Tickets for the Rugby World Cup in New Zealand could cost anywhere from $35 to $40 to watch the minnows in pool play to $1400 for the final.

Rugby NZ 2011 said tickets to the knockout games are expected to be similar in price to those when France hosted the cup last year, where the final sold for 200 to 600 euros ($490 to $1470).

Its briefing to Rugby World Cup Minister Murray McCully said tickets to the knockout games "will be well in excess of anything previously seen before in New Zealand".

The briefing says most of the 40 pool games will cost the same or less than a home All Blacks test, which last year was about $40. Some of the minor pool games will be "substantially less".

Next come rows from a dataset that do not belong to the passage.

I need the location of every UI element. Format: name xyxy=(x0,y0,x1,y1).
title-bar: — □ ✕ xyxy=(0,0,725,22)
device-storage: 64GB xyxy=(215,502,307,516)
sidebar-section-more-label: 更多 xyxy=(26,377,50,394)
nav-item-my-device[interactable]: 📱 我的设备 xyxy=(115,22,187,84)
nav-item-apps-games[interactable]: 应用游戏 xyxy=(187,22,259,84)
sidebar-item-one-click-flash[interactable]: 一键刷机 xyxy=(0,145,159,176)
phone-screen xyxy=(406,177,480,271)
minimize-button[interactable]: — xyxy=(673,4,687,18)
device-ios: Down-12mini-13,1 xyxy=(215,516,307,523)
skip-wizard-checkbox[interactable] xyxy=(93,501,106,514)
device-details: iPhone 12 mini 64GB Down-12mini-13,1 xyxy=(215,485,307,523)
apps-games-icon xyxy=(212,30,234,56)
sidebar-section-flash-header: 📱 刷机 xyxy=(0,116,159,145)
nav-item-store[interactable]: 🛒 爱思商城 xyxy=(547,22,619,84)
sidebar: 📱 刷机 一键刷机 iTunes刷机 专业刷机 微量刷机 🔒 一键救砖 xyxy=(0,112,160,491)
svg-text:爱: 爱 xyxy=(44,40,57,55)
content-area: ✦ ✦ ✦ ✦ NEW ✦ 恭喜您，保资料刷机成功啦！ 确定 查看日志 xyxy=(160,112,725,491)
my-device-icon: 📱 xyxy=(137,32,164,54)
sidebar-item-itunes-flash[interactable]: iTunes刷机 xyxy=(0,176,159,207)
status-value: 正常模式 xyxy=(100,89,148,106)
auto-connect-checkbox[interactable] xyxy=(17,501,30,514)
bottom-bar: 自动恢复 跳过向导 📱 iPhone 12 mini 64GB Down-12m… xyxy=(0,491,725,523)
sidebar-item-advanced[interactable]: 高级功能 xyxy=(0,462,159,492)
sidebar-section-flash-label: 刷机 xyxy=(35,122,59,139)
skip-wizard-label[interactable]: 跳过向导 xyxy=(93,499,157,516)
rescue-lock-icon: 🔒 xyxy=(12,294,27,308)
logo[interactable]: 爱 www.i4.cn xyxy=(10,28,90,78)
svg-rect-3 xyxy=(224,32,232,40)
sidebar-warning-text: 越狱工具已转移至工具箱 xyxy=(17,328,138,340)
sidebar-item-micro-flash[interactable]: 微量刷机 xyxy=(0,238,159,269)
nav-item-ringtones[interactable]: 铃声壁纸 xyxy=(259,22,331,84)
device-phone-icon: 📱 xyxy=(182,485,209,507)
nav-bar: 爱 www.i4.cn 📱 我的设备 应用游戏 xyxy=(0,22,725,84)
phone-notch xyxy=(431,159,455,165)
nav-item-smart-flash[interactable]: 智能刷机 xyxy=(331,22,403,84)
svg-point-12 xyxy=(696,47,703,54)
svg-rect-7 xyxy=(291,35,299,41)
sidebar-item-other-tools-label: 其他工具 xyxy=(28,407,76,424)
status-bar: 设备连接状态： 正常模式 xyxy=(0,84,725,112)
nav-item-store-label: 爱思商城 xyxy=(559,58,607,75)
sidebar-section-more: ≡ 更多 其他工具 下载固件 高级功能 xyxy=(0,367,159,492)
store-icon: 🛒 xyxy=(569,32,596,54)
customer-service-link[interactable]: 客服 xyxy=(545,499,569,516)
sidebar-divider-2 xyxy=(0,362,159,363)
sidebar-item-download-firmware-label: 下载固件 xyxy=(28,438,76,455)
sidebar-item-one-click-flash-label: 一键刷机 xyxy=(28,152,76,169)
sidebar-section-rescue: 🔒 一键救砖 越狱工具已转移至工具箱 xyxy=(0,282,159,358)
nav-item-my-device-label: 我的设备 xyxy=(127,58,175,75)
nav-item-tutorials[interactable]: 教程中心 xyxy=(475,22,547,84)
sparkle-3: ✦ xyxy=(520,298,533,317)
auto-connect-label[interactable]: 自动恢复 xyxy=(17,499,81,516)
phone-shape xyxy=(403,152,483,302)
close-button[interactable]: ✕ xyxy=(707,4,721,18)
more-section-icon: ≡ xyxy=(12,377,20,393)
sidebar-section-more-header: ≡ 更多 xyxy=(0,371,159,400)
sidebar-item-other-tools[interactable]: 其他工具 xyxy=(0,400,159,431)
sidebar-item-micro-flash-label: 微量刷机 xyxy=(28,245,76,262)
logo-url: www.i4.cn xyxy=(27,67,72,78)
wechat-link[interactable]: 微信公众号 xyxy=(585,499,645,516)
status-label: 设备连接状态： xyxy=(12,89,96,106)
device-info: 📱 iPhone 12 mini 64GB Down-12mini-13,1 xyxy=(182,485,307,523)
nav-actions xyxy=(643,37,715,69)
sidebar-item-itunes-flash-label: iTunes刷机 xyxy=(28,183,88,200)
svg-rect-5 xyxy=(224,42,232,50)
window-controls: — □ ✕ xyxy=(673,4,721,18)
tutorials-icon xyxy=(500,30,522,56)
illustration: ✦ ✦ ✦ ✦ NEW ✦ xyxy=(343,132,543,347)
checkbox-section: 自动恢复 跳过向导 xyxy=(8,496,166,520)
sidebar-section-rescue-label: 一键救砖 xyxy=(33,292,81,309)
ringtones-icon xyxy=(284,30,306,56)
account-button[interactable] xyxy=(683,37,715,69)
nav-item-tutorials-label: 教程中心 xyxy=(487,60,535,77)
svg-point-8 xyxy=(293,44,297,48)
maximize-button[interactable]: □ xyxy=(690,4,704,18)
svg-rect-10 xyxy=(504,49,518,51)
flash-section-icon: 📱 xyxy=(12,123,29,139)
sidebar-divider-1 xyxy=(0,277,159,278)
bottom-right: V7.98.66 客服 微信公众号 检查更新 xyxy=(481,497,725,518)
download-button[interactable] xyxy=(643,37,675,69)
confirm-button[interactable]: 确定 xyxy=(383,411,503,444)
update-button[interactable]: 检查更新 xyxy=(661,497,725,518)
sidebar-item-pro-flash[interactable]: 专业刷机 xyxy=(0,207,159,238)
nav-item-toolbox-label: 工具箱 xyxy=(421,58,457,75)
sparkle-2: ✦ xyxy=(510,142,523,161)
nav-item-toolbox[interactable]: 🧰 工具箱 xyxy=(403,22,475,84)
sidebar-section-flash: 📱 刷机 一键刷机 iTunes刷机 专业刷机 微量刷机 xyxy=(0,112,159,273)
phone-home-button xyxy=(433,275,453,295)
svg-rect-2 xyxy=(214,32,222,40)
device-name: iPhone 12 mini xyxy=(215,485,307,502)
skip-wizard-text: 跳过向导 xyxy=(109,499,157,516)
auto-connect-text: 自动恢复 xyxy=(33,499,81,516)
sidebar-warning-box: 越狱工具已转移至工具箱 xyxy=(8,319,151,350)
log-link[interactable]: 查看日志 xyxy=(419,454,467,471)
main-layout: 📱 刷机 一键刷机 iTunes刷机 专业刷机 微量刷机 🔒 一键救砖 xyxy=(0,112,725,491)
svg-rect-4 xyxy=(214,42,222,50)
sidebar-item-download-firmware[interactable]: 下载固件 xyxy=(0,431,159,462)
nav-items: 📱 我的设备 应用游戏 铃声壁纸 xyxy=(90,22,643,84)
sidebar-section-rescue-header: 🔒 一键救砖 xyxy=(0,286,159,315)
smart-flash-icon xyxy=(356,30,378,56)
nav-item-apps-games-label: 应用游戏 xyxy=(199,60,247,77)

Rugby NZ 2011 is a joint venture between the New Zealand Rugby Union and the Government. The union is set to take one-third of the expected losses and the Government the rest.

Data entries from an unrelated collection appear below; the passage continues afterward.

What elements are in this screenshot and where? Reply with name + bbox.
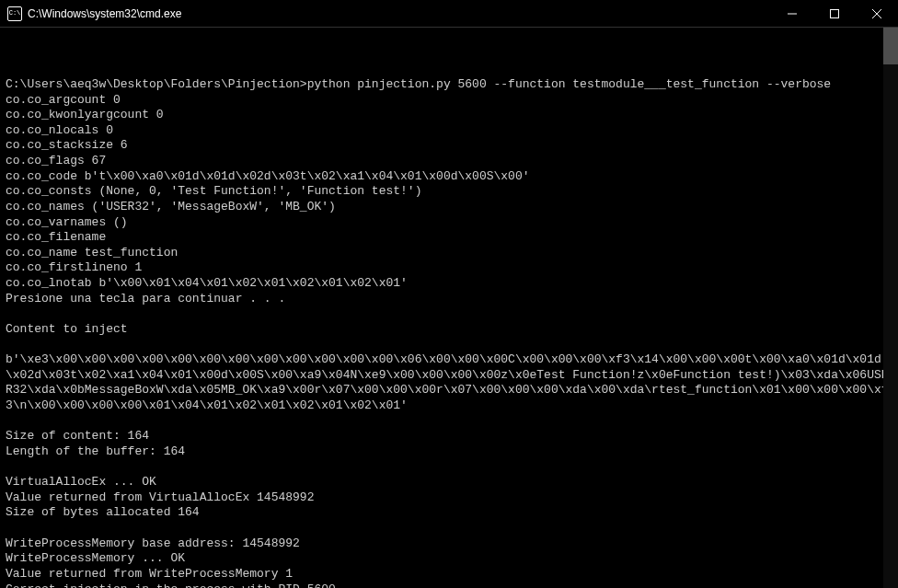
- minimize-button[interactable]: [771, 0, 813, 27]
- prompt-path: C:\Users\aeq3w\Desktop\Folders\Pinjectio…: [6, 77, 307, 91]
- window-controls: [771, 0, 898, 27]
- scrollbar-thumb[interactable]: [883, 28, 898, 64]
- window-title: C:\Windows\system32\cmd.exe: [28, 7, 771, 20]
- command-text: python pinjection.py 5600 --function tes…: [307, 77, 832, 91]
- terminal-output[interactable]: C:\Users\aeq3w\Desktop\Folders\Pinjectio…: [0, 28, 898, 588]
- cmd-icon: C:\: [7, 6, 22, 21]
- minimize-icon: [788, 9, 797, 18]
- maximize-icon: [830, 9, 839, 18]
- svg-rect-1: [831, 9, 839, 17]
- maximize-button[interactable]: [813, 0, 856, 27]
- window-titlebar: C:\ C:\Windows\system32\cmd.exe: [0, 0, 898, 28]
- scrollbar[interactable]: [883, 28, 898, 588]
- output-lines: co.co_argcount 0 co.co_kwonlyargcount 0 …: [6, 93, 892, 589]
- close-button[interactable]: [856, 0, 898, 27]
- close-icon: [872, 9, 881, 18]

In the briefing, Rugby NZ 2011 chief executive Martin Snedden said achieving capacity crowds and the budgeted financial result was going to be "incredibly challenging".

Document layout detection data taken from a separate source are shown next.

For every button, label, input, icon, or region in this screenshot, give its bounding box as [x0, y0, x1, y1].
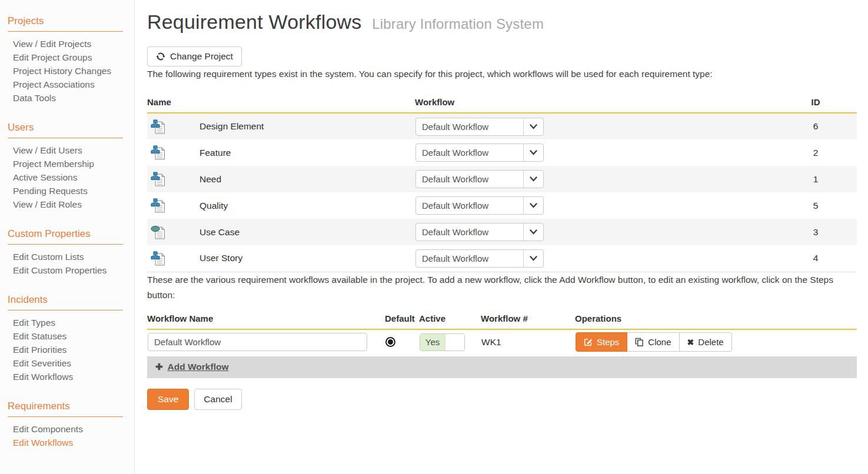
- sidebar-item-project-associations[interactable]: Project Associations: [8, 78, 134, 91]
- sidebar-item-view-edit-roles[interactable]: View / Edit Roles: [8, 198, 134, 211]
- workflow-dropdown-quality[interactable]: Default Workflow: [415, 196, 544, 215]
- sidebar-title-projects[interactable]: Projects: [8, 15, 123, 32]
- sidebar-item-view-edit-projects[interactable]: View / Edit Projects: [8, 37, 134, 51]
- active-toggle-knob: [445, 334, 464, 351]
- workflow-dropdown-feature[interactable]: Default Workflow: [415, 143, 544, 162]
- table-row-quality: Quality Default Workflow 5: [147, 192, 857, 219]
- refresh-icon: [156, 52, 165, 61]
- sidebar-item-data-tools[interactable]: Data Tools: [8, 91, 134, 105]
- workflow-dropdown-value: Default Workflow: [416, 227, 523, 237]
- form-actions: Save Cancel: [147, 389, 857, 410]
- active-toggle-label: Yes: [420, 334, 445, 351]
- add-workflow-link[interactable]: ✚ Add Workflow: [155, 362, 228, 372]
- workflow-number: WK1: [481, 329, 575, 356]
- default-workflow-radio[interactable]: [385, 337, 395, 347]
- sidebar-item-edit-custom-properties[interactable]: Edit Custom Properties: [8, 263, 134, 277]
- sidebar-section-incidents: Incidents Edit Types Edit Statuses Edit …: [8, 294, 134, 383]
- delete-button[interactable]: ✖ Delete: [679, 332, 732, 352]
- chevron-down-icon[interactable]: [523, 197, 543, 214]
- requirement-type-id: 1: [774, 166, 857, 192]
- sidebar-section-custom-properties: Custom Properties Edit Custom Lists Edit…: [8, 228, 134, 277]
- requirement-type-id: 3: [774, 219, 857, 245]
- workflow-dropdown-value: Default Workflow: [416, 253, 523, 263]
- sidebar-item-view-edit-users[interactable]: View / Edit Users: [8, 143, 134, 157]
- clone-copy-icon: [635, 338, 644, 346]
- requirement-summary-icon: [151, 251, 198, 266]
- requirement-type-name: Need: [199, 166, 415, 192]
- chevron-down-icon[interactable]: [523, 144, 543, 161]
- sidebar-item-edit-requirement-workflows[interactable]: Edit Workflows: [8, 436, 134, 449]
- requirement-type-name: Design Element: [199, 113, 415, 139]
- requirement-type-id: 2: [774, 139, 857, 166]
- chevron-down-icon[interactable]: [523, 250, 543, 267]
- sidebar-section-projects: Projects View / Edit Projects Edit Proje…: [8, 15, 134, 105]
- sidebar-item-project-membership[interactable]: Project Membership: [8, 157, 134, 171]
- sidebar-title-users[interactable]: Users: [8, 122, 123, 138]
- column-header-workflow-name: Workflow Name: [147, 311, 385, 329]
- admin-sidebar: Projects View / Edit Projects Edit Proje…: [0, 0, 135, 474]
- requirement-types-intro: The following requirement types exist in…: [147, 66, 857, 82]
- sidebar-title-requirements[interactable]: Requirements: [8, 400, 123, 417]
- requirement-summary-icon: [151, 145, 198, 161]
- table-row-use-case: Use Case Default Workflow 3: [147, 219, 857, 245]
- cancel-button[interactable]: Cancel: [194, 389, 241, 410]
- use-case-icon: [151, 224, 198, 240]
- requirement-type-name: Feature: [199, 139, 415, 166]
- workflow-dropdown-value: Default Workflow: [416, 201, 523, 211]
- plus-icon: ✚: [155, 362, 163, 372]
- column-header-name: Name: [147, 95, 415, 113]
- requirement-type-id: 5: [774, 192, 857, 219]
- sidebar-item-edit-components[interactable]: Edit Components: [8, 422, 134, 436]
- workflow-dropdown-design-element[interactable]: Default Workflow: [415, 118, 544, 136]
- sidebar-title-custom-properties[interactable]: Custom Properties: [8, 228, 123, 245]
- change-project-button[interactable]: Change Project: [147, 46, 242, 66]
- chevron-down-icon[interactable]: [523, 171, 543, 188]
- chevron-down-icon[interactable]: [523, 223, 543, 241]
- workflow-row: Yes WK1 St: [147, 329, 857, 356]
- chevron-down-icon[interactable]: [523, 118, 543, 135]
- sidebar-item-pending-requests[interactable]: Pending Requests: [8, 184, 134, 198]
- requirement-type-id: 4: [774, 245, 857, 272]
- save-button[interactable]: Save: [147, 389, 189, 410]
- requirement-type-name: User Story: [199, 245, 415, 272]
- sidebar-item-edit-priorities[interactable]: Edit Priorities: [8, 343, 134, 356]
- delete-x-icon: ✖: [687, 338, 694, 347]
- sidebar-item-edit-types[interactable]: Edit Types: [8, 316, 134, 329]
- sidebar-section-users: Users View / Edit Users Project Membersh…: [8, 122, 134, 211]
- edit-pencil-icon: [584, 338, 593, 346]
- column-header-id: ID: [774, 95, 857, 113]
- sidebar-item-edit-project-groups[interactable]: Edit Project Groups: [8, 51, 134, 64]
- workflow-dropdown-need[interactable]: Default Workflow: [415, 170, 544, 188]
- active-toggle[interactable]: Yes: [420, 333, 465, 351]
- sidebar-item-edit-statuses[interactable]: Edit Statuses: [8, 329, 134, 343]
- steps-button[interactable]: Steps: [576, 332, 627, 352]
- sidebar-section-requirements: Requirements Edit Components Edit Workfl…: [8, 400, 134, 449]
- clone-button[interactable]: Clone: [627, 332, 679, 352]
- workflow-dropdown-value: Default Workflow: [416, 148, 523, 158]
- page-title-text: Requirement Workflows: [147, 11, 361, 33]
- sidebar-item-edit-severities[interactable]: Edit Severities: [8, 356, 134, 370]
- column-header-workflow-number: Workflow #: [481, 311, 575, 329]
- workflow-dropdown-use-case[interactable]: Default Workflow: [415, 223, 544, 241]
- clone-button-label: Clone: [648, 337, 671, 347]
- workflows-intro: These are the various requirement workfl…: [147, 272, 842, 303]
- workflow-dropdown-user-story[interactable]: Default Workflow: [415, 249, 544, 268]
- requirement-type-name: Use Case: [199, 219, 415, 245]
- workflow-dropdown-value: Default Workflow: [416, 122, 523, 132]
- table-row-user-story: User Story Default Workflow 4: [147, 245, 857, 272]
- workflows-table: Workflow Name Default Active Workflow # …: [147, 311, 857, 378]
- column-header-default: Default: [385, 311, 419, 329]
- sidebar-item-edit-custom-lists[interactable]: Edit Custom Lists: [8, 250, 134, 263]
- requirement-summary-icon: [151, 171, 198, 187]
- sidebar-item-project-history-changes[interactable]: Project History Changes: [8, 64, 134, 78]
- workflow-name-input[interactable]: [148, 333, 367, 351]
- requirement-types-table: Name Workflow ID: [147, 95, 857, 272]
- requirement-summary-icon: [151, 119, 198, 135]
- sidebar-title-incidents[interactable]: Incidents: [8, 294, 123, 311]
- sidebar-item-active-sessions[interactable]: Active Sessions: [8, 171, 134, 184]
- sidebar-item-edit-incident-workflows[interactable]: Edit Workflows: [8, 370, 134, 383]
- add-workflow-label: Add Workflow: [168, 362, 229, 372]
- table-row-design-element: Design Element Default Workflow 6: [147, 113, 857, 139]
- column-header-active: Active: [419, 311, 481, 329]
- column-header-workflow: Workflow: [415, 95, 774, 113]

The briefing shows the only form of revenue will be ticket sales.

Mr Snedden said balancing ticket revenue generation against achieving the "stadium of four million" was an "issue of immediate importance".

This related to the allocation of the 40 pool games around New Zealand, to be decided in February.

"Some stadia hold more than others. If we wanted to, we could shut down the venues to a smaller number and drive a higher return, but that would be contradictory to our philosophy of a stadium of four million people."

The IRB wants 10 venues; 16 have applied. Mr Snedden said although he did not believe the IRB would agree to 16, the goal was "to use as many [venues] as we can".

Increasing the ticket prices for minor matches in smaller grounds would not make much of a difference, as the big matches drove the revenue. This was the "trade-off" with the big prices in major games.

Asked if Rugby NZ 2011 could make more of a loss in order to get games to more grounds, Mr Snedden said it had to be reasonably responsible.

Mr McCully said making a loss was not a decision for the Government, but for Rugby NZ 2011's board.